L’impersonale. Si pensa, si sente, si crea / The impersonal. It is thought, it is felt, it is created
(III, n.5, settembre 2016)
A cura di Carlo Molinar Min e Giulio Piatti
Il tema dell’impersonale costituisce il fulcro di un dibattito odierno forse sfuggente ma variamente presente in assi tematiche e ambiti di ricerca assai differenti. Si tratta, molto in generale, di un tentativo di rimettere in discussione la nozione di soggettività, antropologicamente circoscritta, per giungere a teorizzare una sorta di spazio impersonale, capace di fondare e articolare le linee dell’intero piano della realtà concretamente esperibile. Si potrebbe obiettare che un simile tema mantenga un’impostazione di tipo “metafisico”, intesa in senso negativo, come fautrice di una speculazione antiquata, piattamente astratta e slegata dalla contemporaneità. A questa obiezione, che tende a schivare con forse troppa leggerezza gli ammonimenti heideggeriani e derridiani – è possibile uscire dall’epoca della metafisica? O meglio, è possibile una filosofia che non sia per ciò stesso metafisica? – corrisponde un atteggiamento oggi ben radicato, che tende a svalutare il pensiero “puro”, considerato logoro e inadatto a cogliere le linee in cui si articola il mondo di oggi. Ora, è piuttosto facile rispondere a questa obiezione mostrando quanto un pensiero esplicitamente metafisico possa essere al contempo vigorosamente attuale: si prenda a titolo di esempio la figura di Gilles Deleuze, la cui riflessione scotista sull’univocità molteplice del reale finisce per chiamare in causa il problema della distribuzione dello (e nello) spazio politico. In effetti così interpretato il pensiero filosofico, lato sensu, anche il più distante dalla dimensione materiale della prassi, nell’atto stesso del suo porsi non può che implicare al contempo una concreta riflessione sulla realtà.

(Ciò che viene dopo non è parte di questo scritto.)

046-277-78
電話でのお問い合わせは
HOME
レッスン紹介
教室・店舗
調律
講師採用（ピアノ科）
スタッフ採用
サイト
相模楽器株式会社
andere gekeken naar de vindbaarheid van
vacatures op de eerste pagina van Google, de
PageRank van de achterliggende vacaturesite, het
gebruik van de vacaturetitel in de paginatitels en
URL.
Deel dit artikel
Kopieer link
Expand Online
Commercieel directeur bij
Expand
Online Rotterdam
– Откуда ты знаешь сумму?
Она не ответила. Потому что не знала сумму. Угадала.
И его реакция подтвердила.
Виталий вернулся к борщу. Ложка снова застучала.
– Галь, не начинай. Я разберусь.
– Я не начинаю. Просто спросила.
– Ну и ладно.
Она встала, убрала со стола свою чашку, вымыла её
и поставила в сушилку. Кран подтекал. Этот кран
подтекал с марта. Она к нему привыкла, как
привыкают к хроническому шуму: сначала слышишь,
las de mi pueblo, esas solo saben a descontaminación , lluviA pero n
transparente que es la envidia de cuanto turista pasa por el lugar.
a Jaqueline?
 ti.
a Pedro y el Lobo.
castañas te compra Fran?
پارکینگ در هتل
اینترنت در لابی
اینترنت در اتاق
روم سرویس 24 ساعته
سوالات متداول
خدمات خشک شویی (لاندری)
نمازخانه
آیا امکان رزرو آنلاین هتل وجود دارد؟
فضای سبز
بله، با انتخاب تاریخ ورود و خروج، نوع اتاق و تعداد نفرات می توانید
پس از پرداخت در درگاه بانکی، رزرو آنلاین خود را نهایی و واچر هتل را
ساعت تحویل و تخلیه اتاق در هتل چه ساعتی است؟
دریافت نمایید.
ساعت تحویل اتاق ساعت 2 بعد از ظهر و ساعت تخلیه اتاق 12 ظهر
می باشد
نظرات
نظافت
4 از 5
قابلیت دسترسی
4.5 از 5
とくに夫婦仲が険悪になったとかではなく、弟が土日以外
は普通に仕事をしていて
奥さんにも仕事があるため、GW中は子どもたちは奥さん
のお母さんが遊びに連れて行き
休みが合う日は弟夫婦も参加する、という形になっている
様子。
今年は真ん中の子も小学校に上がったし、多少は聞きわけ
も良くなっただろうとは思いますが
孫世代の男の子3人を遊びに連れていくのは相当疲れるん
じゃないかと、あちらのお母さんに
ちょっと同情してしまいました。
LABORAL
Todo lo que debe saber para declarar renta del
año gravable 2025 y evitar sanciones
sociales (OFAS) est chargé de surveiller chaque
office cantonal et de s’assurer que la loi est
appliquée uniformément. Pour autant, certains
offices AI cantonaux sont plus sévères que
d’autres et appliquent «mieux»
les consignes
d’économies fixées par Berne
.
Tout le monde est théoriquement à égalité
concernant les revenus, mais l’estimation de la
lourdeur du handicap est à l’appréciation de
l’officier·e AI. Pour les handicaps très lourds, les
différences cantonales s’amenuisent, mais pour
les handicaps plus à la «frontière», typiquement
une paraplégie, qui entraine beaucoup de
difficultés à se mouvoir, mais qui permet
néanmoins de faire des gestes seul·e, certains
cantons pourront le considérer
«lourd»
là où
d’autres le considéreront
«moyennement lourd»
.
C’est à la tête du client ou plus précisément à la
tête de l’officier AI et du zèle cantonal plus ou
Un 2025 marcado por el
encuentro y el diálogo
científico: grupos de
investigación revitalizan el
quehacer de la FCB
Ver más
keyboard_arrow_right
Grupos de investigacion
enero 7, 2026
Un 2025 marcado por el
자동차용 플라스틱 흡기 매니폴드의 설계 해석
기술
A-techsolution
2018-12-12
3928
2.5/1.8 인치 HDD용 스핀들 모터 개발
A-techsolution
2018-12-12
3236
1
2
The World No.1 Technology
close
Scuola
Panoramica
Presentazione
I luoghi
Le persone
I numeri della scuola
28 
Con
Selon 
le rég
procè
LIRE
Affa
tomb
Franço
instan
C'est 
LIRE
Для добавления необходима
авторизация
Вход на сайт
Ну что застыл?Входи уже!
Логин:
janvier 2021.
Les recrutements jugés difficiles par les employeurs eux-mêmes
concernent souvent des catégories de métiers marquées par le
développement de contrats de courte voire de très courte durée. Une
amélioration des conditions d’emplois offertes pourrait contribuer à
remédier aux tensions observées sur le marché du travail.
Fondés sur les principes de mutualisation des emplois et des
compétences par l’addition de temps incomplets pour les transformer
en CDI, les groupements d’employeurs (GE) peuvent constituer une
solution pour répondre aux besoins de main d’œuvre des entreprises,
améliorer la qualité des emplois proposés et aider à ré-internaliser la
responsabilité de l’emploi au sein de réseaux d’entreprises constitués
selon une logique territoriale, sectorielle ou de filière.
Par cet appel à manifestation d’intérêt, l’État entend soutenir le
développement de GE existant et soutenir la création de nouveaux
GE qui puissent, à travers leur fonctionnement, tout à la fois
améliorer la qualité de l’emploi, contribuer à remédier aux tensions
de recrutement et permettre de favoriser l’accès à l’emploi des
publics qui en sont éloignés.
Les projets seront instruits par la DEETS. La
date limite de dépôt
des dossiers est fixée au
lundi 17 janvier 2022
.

Più precisamente – ed è l’ipotesi che vorremmo vagliare proponendovi il presente CFP – la filosofia teorica per eccellenza, la prote philosophia come pensiero della meraviglia e dell’astrazione, non è tale (“filosofia prima”) se non per la sua specifica capacità di cercare – a partire dai diversi ambiti del sapere – le ragioni e le modalità di questo primo incontro con il reale. Prendendo le mosse da una certa tradizione di pensiero, si tratterebbe allora di considerare come genuinamente “Metafisico”, e pertanto autenticamente filosofico, il tentativo di cogliere l’esperienza nel suo nascere. Significherebbe, in altre parole, approfondire la ricerca del fondamento immettendola in un processo che precede ogni polarità e che risale, appunto, al livello prettamente impersonale.
Da un lato, dunque, affrontare l’impersonale altro non significa se non riformulare la questione trascendentale della fondazione, ossia del rapporto e della connessione tra dato empirico e pensiero, concetti e realtà, ontologia e epistemologia, soggetto e oggetto, anima e corpo. Occuparsi dell’impersonale può voler dire porre una questione dal sapore evidentemente genetico, volta a indagare il sorgere stesso del reale; quel momento intensivo che ci fa transitare verso la realtà che esperiamo quotidianamente, dal piano di immanenza deleuziano alla spaziatura derridiana, passando per la questione della sintesi passiva in Husserl – per limitarsi a qualche breve esempio. D’altra parte riflettere sull’impersonale significa praticare un pensiero critico nei confronti di un’istanza, quella del soggetto, che costituisce ancora uno dei poli problematici fondamentali della riflessione filosofica. Dalla critica “biopolitica” dell’interiorità agostiniana e della nozione di “persona” al ripensamento profondo (antropologico, farmacologico, sferologico) della tecnica, passando per l’atmosferologia come decostruzione dell’introiettivismo patico, chi si interroga sull’impersonale ambisce così a demitizzare gran parte del soggettivismo che ha caratterizzato la riflessione filosofica almeno da Descartes in avanti.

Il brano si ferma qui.